Article 2 : La décision du 3 octobre 2023 par laquelle le préfet de la Haute-Garonne a mis fin à la prise en charge de Mme A et M. C dans le cadre du dispositif d'hébergement d'urgence est annulée.

Article 3 : L'État versera à Me Francos la somme de 1 080 (mille quatre-vingts) euros en application des dispositions combinées de l'article L. 761-1 du code de justice administrative et du deuxième alinéa de l'article 37 de la loi du 10 juillet 1991, sous réserve que Me Francos renonce à percevoir la somme correspondant à la part contributive de l'État au titre de l'aide juridictionnelle.

Article 4 : Le surplus des conclusions de la requête est rejeté.
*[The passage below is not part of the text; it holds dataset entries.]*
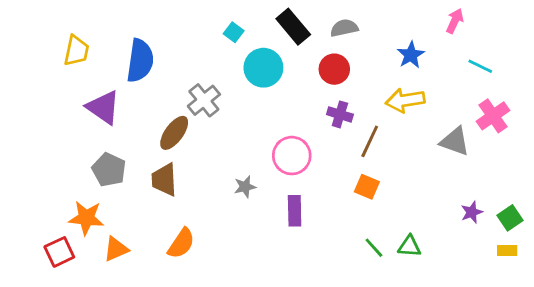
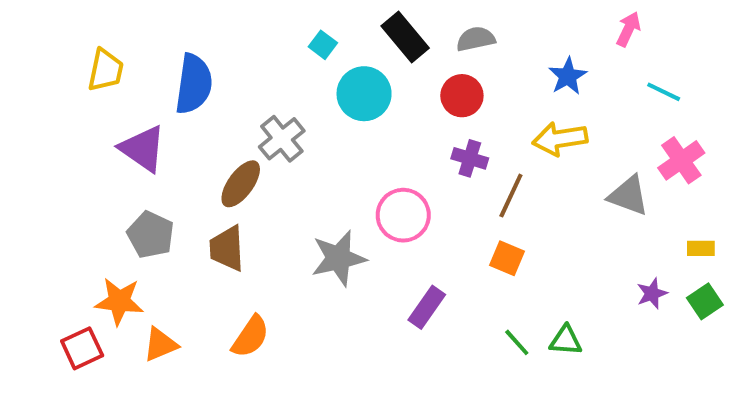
gray star: (245, 187) -> (339, 258), size x1.8
purple rectangle: (295, 211) -> (427, 307), moved, turned 36
yellow rectangle: (507, 250) -> (701, 248), moved

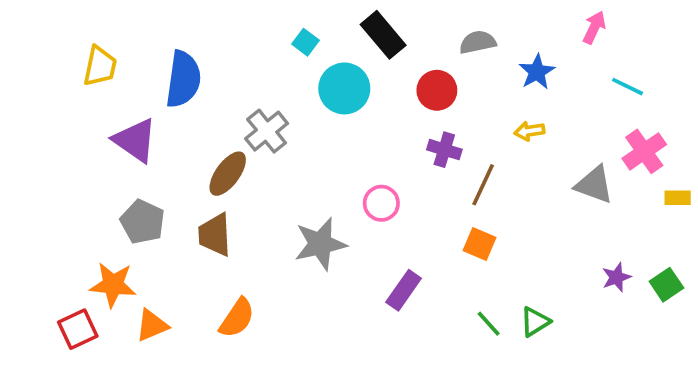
gray semicircle: (476, 39) -> (478, 42), moved
yellow arrow: (560, 139) -> (529, 131), size x0.6
pink circle: (403, 215) -> (381, 203), size x0.7
yellow rectangle: (701, 248) -> (678, 198), moved
green triangle: (566, 340) -> (535, 322), turned -36

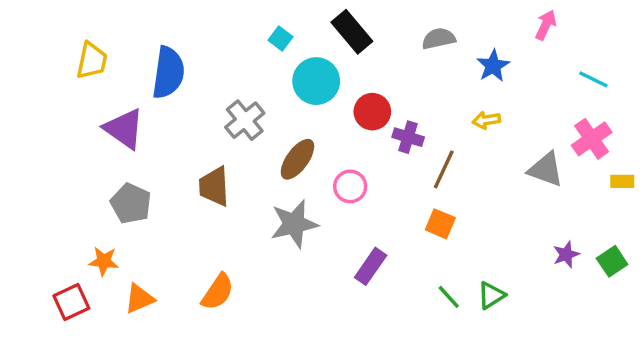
cyan line: (628, 87) -> (593, 79), moved
red circle: (437, 90) -> (372, 112), moved
brown ellipse: (228, 174) -> (297, 159), moved
brown trapezoid: (215, 235) -> (214, 186), moved
orange star: (113, 285) -> (104, 261), size x0.7

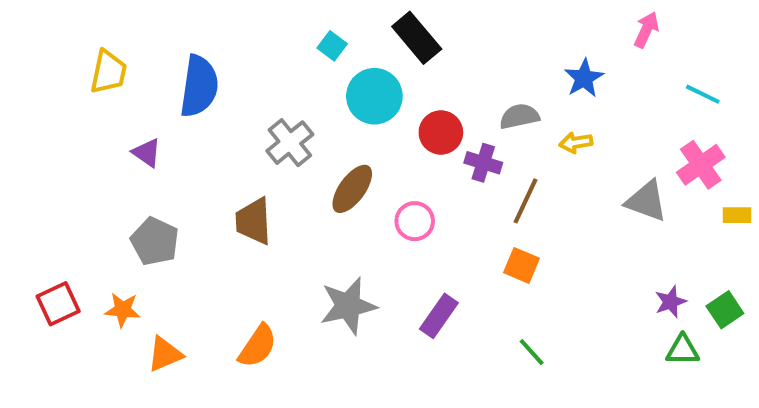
gray semicircle: (439, 39) -> (519, 116), moved
purple triangle: (124, 129) -> (147, 153), size x0.6
gray star: (294, 224) -> (348, 306), moved
green triangle: (491, 295) -> (683, 350), moved, turned 32
red square: (71, 302) -> (58, 304), moved

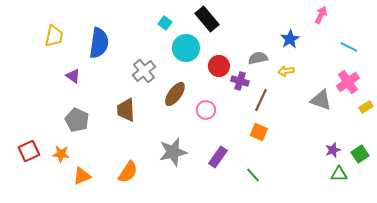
yellow rectangle: (737, 215) -> (366, 107), turned -32
green line: (532, 352) -> (253, 175), moved

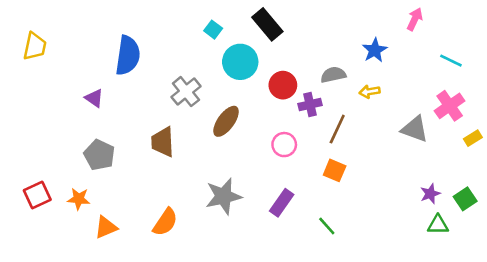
yellow trapezoid: (54, 36) -> (35, 46), moved
purple cross: (240, 81) -> (310, 105), turned -30
pink circle: (206, 110) -> (284, 145), moved

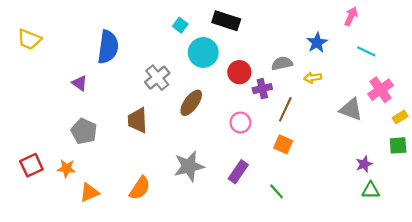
black rectangle: (267, 24) -> (226, 21), turned -32
yellow trapezoid: (35, 46) -> (29, 39), turned 100
cyan line: (451, 61) -> (366, 51), moved
green square: (465, 199) -> (398, 145), moved, turned 30

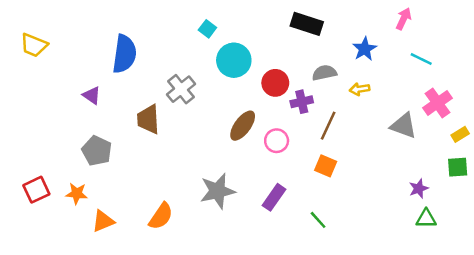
black rectangle: (226, 21) -> (307, 24), moved
brown ellipse: (191, 103) -> (243, 126), moved
brown trapezoid: (138, 120) -> (148, 119), moved

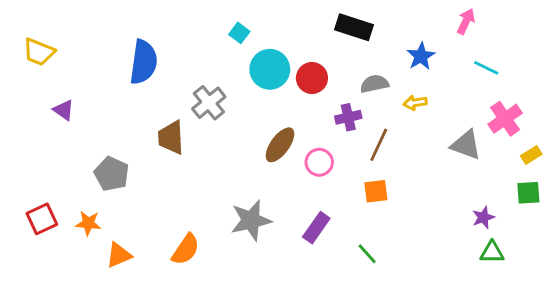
red circle: (275, 83) -> (312, 78), moved
purple triangle: (92, 95) -> (64, 110), moved
orange square: (326, 166) -> (376, 191), turned -30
Article 5 : Le présent jugement sera notifié à Mme E A et M. D C, au ministre de la transition écologique et de la cohésion des territoires et à Me Francos.

-Copie en sera adressée à la ministre du travail, de la santé et des solidarités et au préfet de la Haute-Garonne.

Délibéré après l'audience du 16 février 2024, à laquelle siégeaient :

M. Grimaud, président,

M. Quessette, premier conseiller,

Mme Lequeux, conseillère.

Rendu public par mise à disposition au greffe le 8 mars 2024.

Le rapporteur,

L. QUESSETTE

Le président,

P. GRIMAUD

La greffière,

M. B

La République mande et ordonne au ministre de la transition écologique et de la cohésion des territoires, en ce qui le concerne ou à tous commissaires de justice à ce requis en ce qui concerne les voies de droit commun contre les parties privées, de pourvoir à l'exécution de la présente décision.